▶ The task: In the data below, find every line with the string "that" and pull it out.

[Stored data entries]
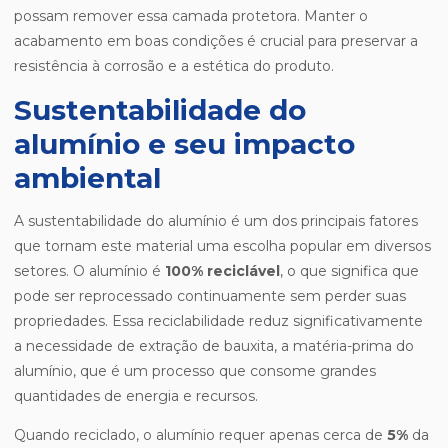
possam remover essa camada protetora. Manter o
acabamento em boas condições é crucial para preservar a
resistência à corrosão e a estética do produto.
Sustentabilidade do
alumínio e seu impacto
ambiental
A sustentabilidade do alumínio é um dos principais fatores
que tornam este material uma escolha popular em diversos
setores. O alumínio é
100% reciclável
, o que significa que
pode ser reprocessado continuamente sem perder suas
propriedades. Essa reciclabilidade reduz significativamente
a necessidade de extração de bauxita, a matéria-prima do
alumínio, que é um processo que consome grandes
quantidades de energia e recursos.
Quando reciclado, o alumínio requer apenas cerca de
5%
da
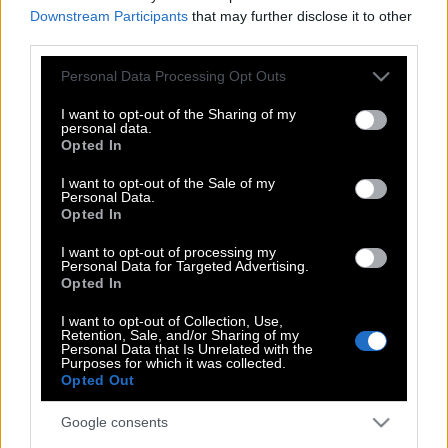
Σνάιντερ
Downstream Participants
that may further disclose it to other
third parties.
Please note that this website/app uses one or more Google
Personal Data Processing Opt Outs
Σημασία έχει ν’αγαπάς | Το
services and may gather and store information including but
αριστούργημα του Αντρέι Ζουλάφσκι με
not limited to your visit or usage behaviour. You may click to
I want to opt-out of the Sharing of my
personal data.
grant or deny consent to Google and its third-party tags to
την σπαρακτική ερμηνεία της Ρόμι
Opted In
use your data for below specified purposes in below Google
Σνάιντερ
consent section.
I want to opt-out of the Sale of my
Personal Data.
Opted In
Σημασία έχει ν’αγαπάς | Το
I want to opt-out of processing my
αριστούργημα του Αντρέι Ζουλάφσκι με
Personal Data for Targeted Advertising.
Opted In
την σπαρακτική ερμηνεία της Ρόμι
Σνάιντερ
I want to opt-out of Collection, Use,
Retention, Sale, and/or Sharing of my
Personal Data that Is Unrelated with the
Purposes for which it was collected.
Opted Out
Σημασία έχει ν’αγαπάς | Το
αριστούργημα του Αντρέι Ζουλάφσκι με
Google consents
τη σπαρακτική ερμηνεία της Ρόμι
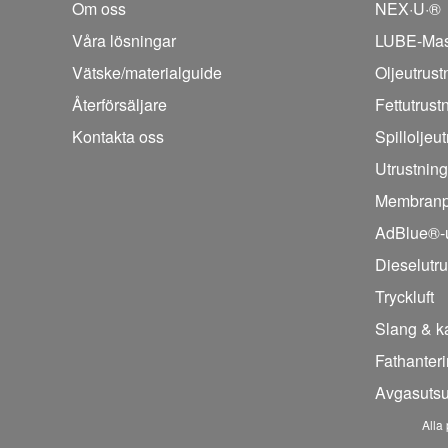
Om oss
NEX·U·®
Våra lösningar
LUBE-Mas
Vätske/
materialguide
Oljeutrust
Återförsäljare
Fettutrust
Kontakta oss
Spilloljeu
Utrustning
Membran
AdBlue®-u
Dieselutru
Tryckluft
Slang & k
Fathanter
Avgasuts
Alla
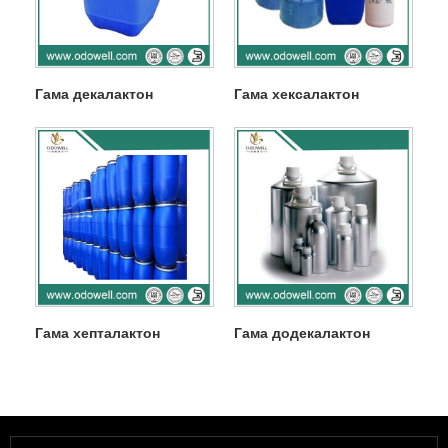
Гама декалактон
Гама хексалактон
Гама хепталактон
Гама додекалактон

▶ Solved exercise:
that may further disclose it to other
Please note that this website/app uses one or more Google
Personal Data that Is Unrelated with the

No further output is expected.